Spot zoning is an attempt to wrench a single small lot from its environment and give it a new rating which disturbs the tenor of the neighborhood. The defendant commission rezoned to light industrial a portion of an area zoned entirely for residence. The change was made on the application of a company which proposed to buy the property as a site for the storage of propane gas. As the change was not made in accordance with a comprehensive plan and was not one designed to serve the statutory purposes of zoning, it constituted illegal spot zoning.
Argued December 4, 1957
Decided January 21, 1958
Appeal from the action of the defendant commission in granting a change of zone, brought to the Court of Common Pleas in New Haven County and tried to the court, Sidor, J.; judgment dismissing the appeal, from which the plaintiffs appealed to this court. Error; judgment directed.
Lawrence M. Dooley, for the appellants (plaintiffs).
Arthur G. Williams, Jr., for the appellees (defendants).
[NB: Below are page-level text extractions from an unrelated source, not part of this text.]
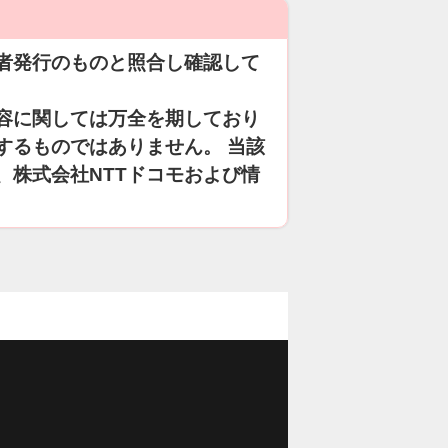
者発行のものと照合し確認して
容に関しては万全を期しており
するものではありません。 当該
、株式会社NTTドコモおよび情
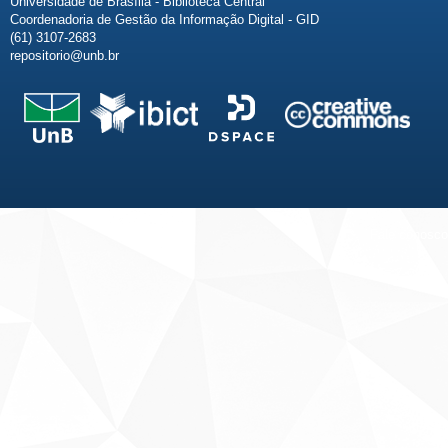
Universidade de Brasília - Biblioteca Central
Coordenadoria de Gestão da Informação Digital - GID
(61) 3107-2683
repositorio@unb.br
Fale conosco
Sobre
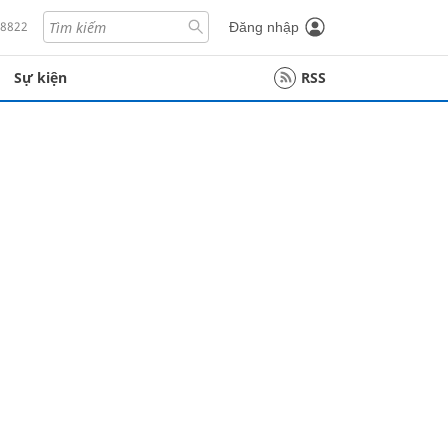
18822
Đăng nhập
Sự kiện
RSS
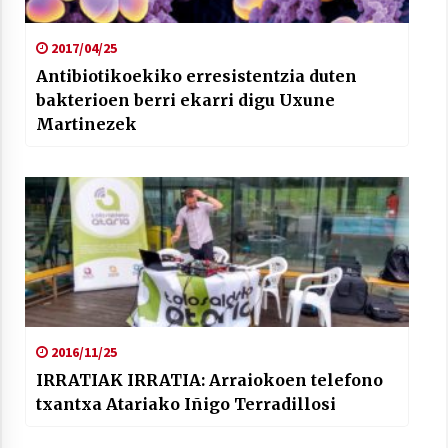
2017/04/25
Antibiotikoekiko erresistentzia duten
bakterioen berri ekarri digu Uxune
Martinezek
2016/11/25
IRRATIAK IRRATIA: Arraiokoen telefono
txantxa Atariako Iñigo Terradillosi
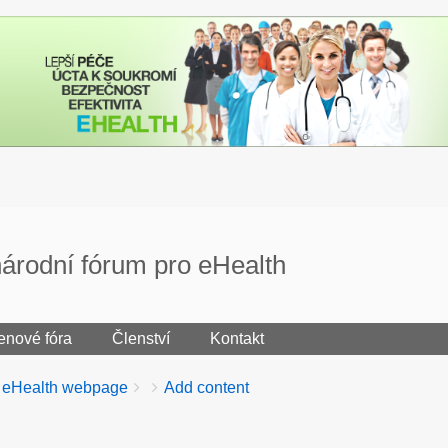
árodní fórum pro eHealth
enové fóra
Členství
Kontakt
r eHealth webpage
Add content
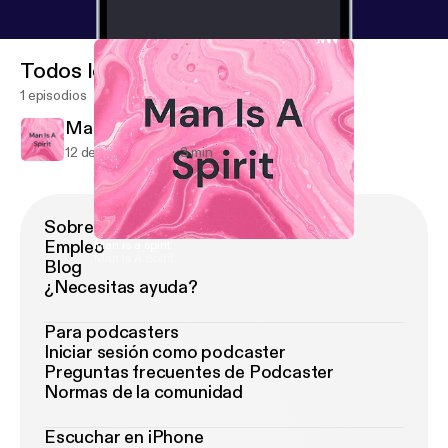
Todos los episodios
1 episodios
Man is a spirit
12 de jun de 2021
3 min
Sobre Podimo
Empleo
Man is a spirit
Man Is A Spirit
Blog
¿Necesitas ayuda?
Para podcasters
Iniciar sesión como podcaster
Preguntas frecuentes de Podcaster
Normas de la comunidad
Escuchar en iPhone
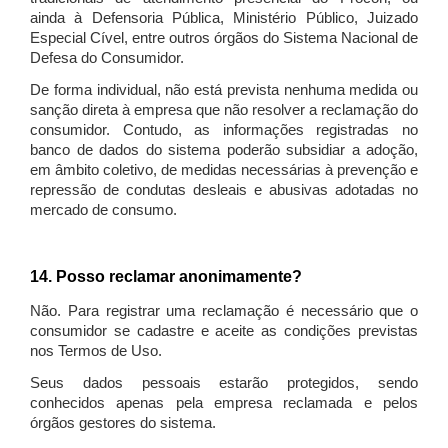
ainda à Defensoria Pública, Ministério Público, Juizado
Especial Cível, entre outros órgãos do Sistema Nacional de
Defesa do Consumidor.
De forma individual, não está prevista nenhuma medida ou
sanção direta à empresa que não resolver a reclamação do
consumidor. Contudo, as informações registradas no
banco de dados do sistema poderão subsidiar a adoção,
em âmbito coletivo, de medidas necessárias à prevenção e
repressão de condutas desleais e abusivas adotadas no
mercado de consumo.
14. Posso reclamar anonimamente?
Não. Para registrar uma reclamação é necessário que o
consumidor se cadastre e aceite as condições previstas
nos Termos de Uso.
Seus dados pessoais estarão protegidos, sendo
conhecidos apenas pela empresa reclamada e pelos
órgãos gestores do sistema.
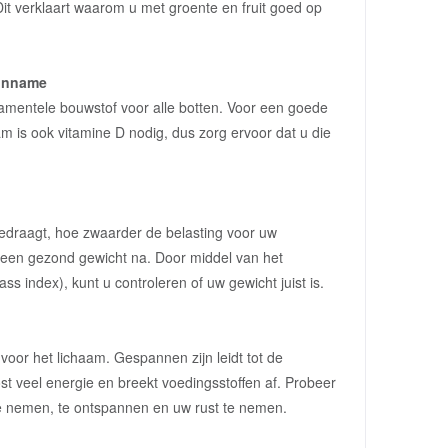
Dit verklaart waarom u met groente en fruit goed op
 inname
amentele bouwstof voor alle botten. Voor een goede
m is ook vitamine D nodig, dus zorg ervoor dat u die
draagt, hoe zwaarder de belasting voor uw
 een gezond gewicht na. Door middel van het
s index), kunt u controleren of uw gewicht juist is.
 voor het lichaam. Gespannen zijn leidt tot de
st veel energie en breekt voedingsstoffen af. Probeer
 te nemen, te ontspannen en uw rust te nemen.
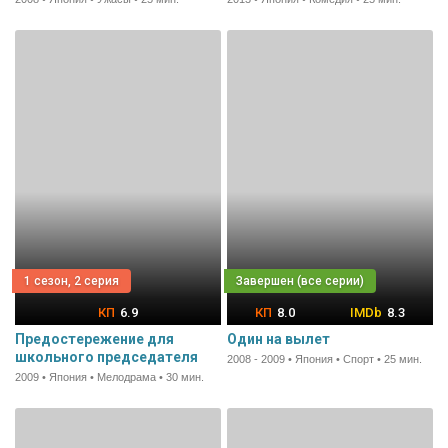
1 сезон, 2 серия
6.9
8.0
8.3
Предостережение для
Один на вылет
школьного председателя
2008 - 2009 • Япония • Спорт • 25 мин.
2009 • Япония • Мелодрама • 30 мин.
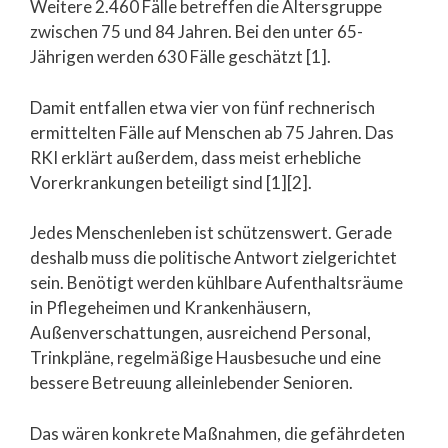
Weitere 2.460 Fälle betreffen die Altersgruppe
zwischen 75 und 84 Jahren. Bei den unter 65-
Jährigen werden 630 Fälle geschätzt [1].
Damit entfallen etwa vier von fünf rechnerisch
ermittelten Fälle auf Menschen ab 75 Jahren. Das
RKI erklärt außerdem, dass meist erhebliche
Vorerkrankungen beteiligt sind [1][2].
Jedes Menschenleben ist schützenswert. Gerade
deshalb muss die politische Antwort zielgerichtet
sein. Benötigt werden kühlbare Aufenthaltsräume
in Pflegeheimen und Krankenhäusern,
Außenverschattungen, ausreichend Personal,
Trinkpläne, regelmäßige Hausbesuche und eine
bessere Betreuung alleinlebender Senioren.
Das wären konkrete Maßnahmen, die gefährdeten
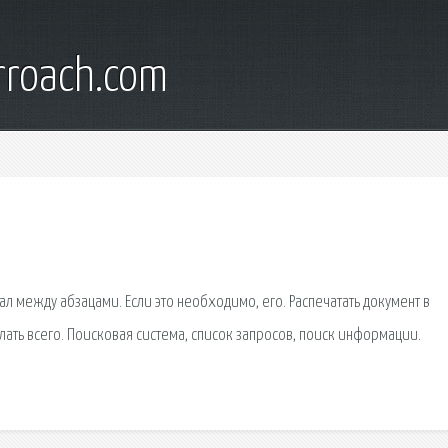
rroach.com
 между абзацами. Если это необходимо, его. Распечатать документ в
лать всего. Поисковая сиcтема, список запросов, поиск информации.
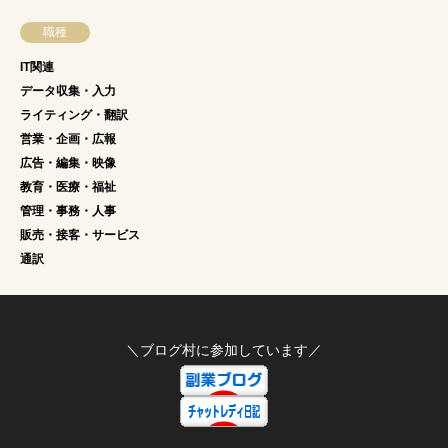
職種
IT関連
データ収集・入力
ライティング・翻訳
営業・企画・広報
広告・編集・映像
教育・医療・福祉
管理・事務・人事
販売・接客・サービス
通訳
＼ブログ村に参加しています／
The plaintiffs, residents and taxpayers in the town of Madison, appealed to the Court of Common Pleas from the action of the zoning commission of that town in changing the zone of a 2.28-acre portion of the land owned by Anna Rettich from residence to light industrial. The trial court dismissed the appeal. From that judgment the plaintiffs have appealed to this court.
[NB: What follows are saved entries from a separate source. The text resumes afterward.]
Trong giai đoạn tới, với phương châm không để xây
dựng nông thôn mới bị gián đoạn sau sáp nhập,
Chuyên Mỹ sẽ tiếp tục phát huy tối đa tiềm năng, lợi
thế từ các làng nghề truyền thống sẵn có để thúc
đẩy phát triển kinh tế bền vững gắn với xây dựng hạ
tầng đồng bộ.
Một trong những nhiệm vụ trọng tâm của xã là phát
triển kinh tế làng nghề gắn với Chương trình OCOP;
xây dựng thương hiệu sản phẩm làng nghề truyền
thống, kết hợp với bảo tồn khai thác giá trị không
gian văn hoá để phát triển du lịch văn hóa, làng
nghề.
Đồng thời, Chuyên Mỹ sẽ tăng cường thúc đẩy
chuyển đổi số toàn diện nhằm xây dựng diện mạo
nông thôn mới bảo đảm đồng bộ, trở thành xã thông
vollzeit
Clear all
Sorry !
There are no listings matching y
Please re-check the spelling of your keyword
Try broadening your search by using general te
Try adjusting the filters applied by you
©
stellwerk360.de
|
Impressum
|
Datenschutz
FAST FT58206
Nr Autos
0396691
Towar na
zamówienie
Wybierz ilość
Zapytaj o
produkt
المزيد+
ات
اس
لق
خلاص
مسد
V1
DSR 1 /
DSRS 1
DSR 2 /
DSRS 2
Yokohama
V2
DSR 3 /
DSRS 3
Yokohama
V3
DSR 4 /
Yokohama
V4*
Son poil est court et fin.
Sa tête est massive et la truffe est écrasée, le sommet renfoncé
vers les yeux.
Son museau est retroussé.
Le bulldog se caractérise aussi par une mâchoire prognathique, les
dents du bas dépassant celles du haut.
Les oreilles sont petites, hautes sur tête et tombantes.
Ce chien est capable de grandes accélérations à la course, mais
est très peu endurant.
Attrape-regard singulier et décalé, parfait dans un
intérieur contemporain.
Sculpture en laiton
An agent for the Pyrofax Gas Company applied for the change of zone. The company had a contract to purchase the property in question if the change was granted. It intended to use the site for storing propane gas in a 30,000-gallon tank and to store small tanks. Such a use is not permitted in a residential zone. Madison Zoning Regs., 3 (1953). In granting the change in zone, the commission gave as its reasons that the land is unfit for building purposes and is more suitable for light industrial uses than for any other purpose.
The property is in an area zoned entirely for residential use. It comprises a minute portion of the whole area. The change is not one which was made in accordance with a comprehensive plan; Couch v. Zoning Commission, 141 Conn. 349, 354, 106 A.2d 173; and is not one which was designed to meet the requirements of N10 of the November, 1955, Supplement to the General Statutes. In other words, it is spot zoning, an attempt to wrench a single small lot from its environment and give it a new rating which disturbs the tenor of the neighborhood. Guerriero v. Galasso, 144 Conn. 600, 607, 136 A.2d 497; Eden v. Town Plan Zoning Commission, 139 Conn. 59, 63, 89 A.2d 746. The action of the commission was therefore illegal, arbitrary and discriminatory.